Data under study:
────────────────
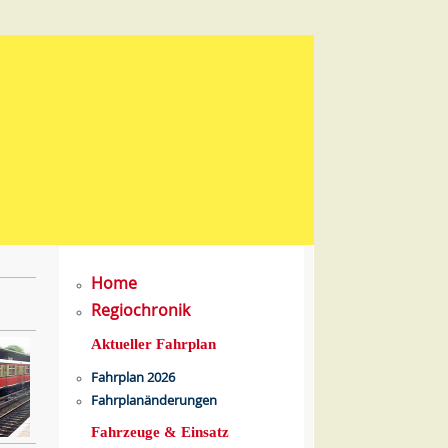
Home
Regiochronik
Aktueller Fahrplan
Fahrplan 2026
Fahrplanänderungen
Fahrzeuge & Einsatz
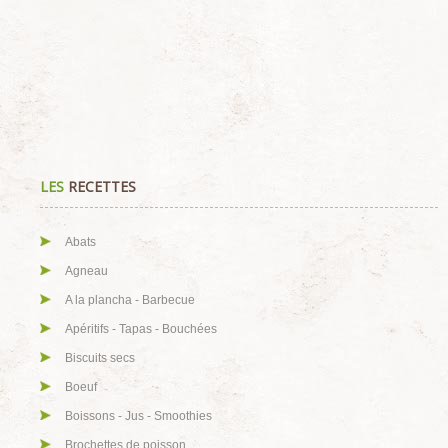
LES
RECETTES
Abats
Agneau
A la plancha - Barbecue
Apéritifs - Tapas - Bouchées
Biscuits secs
Boeuf
Boissons - Jus - Smoothies
Brochettes de poisson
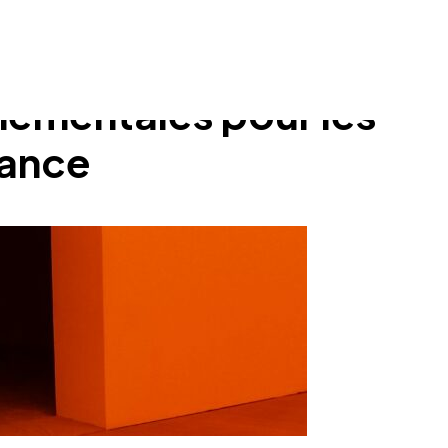
nnementales pour les
lance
────────────────
Problem statement:
Please transcribe every record above exactly as written, leaving out the pictures.

Answer space:
Home
Regiochronik
Aktueller Fahrplan
Fahrplan 2026
Fahrplanänderungen
Fahrzeuge & Einsatz
LES
RECETTES
Abats
Agneau
A la plancha - Barbecue
Apéritifs - Tapas - Bouchées
Biscuits secs
Boeuf
Boissons - Jus - Smoothies
Brochettes de poisson
nnementales pour les
lance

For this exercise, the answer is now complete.